_Your objective:_ The answer must be every line of the records in which the string "рукопашного" appears.

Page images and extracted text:
====

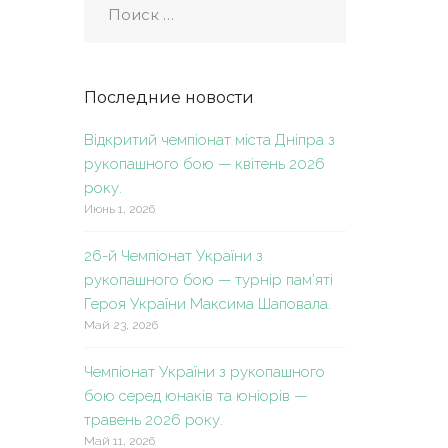
Последние новости
Відкритий чемпіонат міста Дніпра з
рукопашного бою — квітень 2026
року.
Июнь 1, 2026
26-й Чемпіонат України з
рукопашного бою — турнір пам’яті
Героя України Максима Шаповала.
Май 23, 2026
Чемпіонат України з рукопашного
бою серед юнаків та юніорів —
травень 2026 року.
Май 11, 2026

====

_Exercise output:_
рукопашного бою — квітень 2026
рукопашного бою — турнір пам’яті
Чемпіонат України з рукопашного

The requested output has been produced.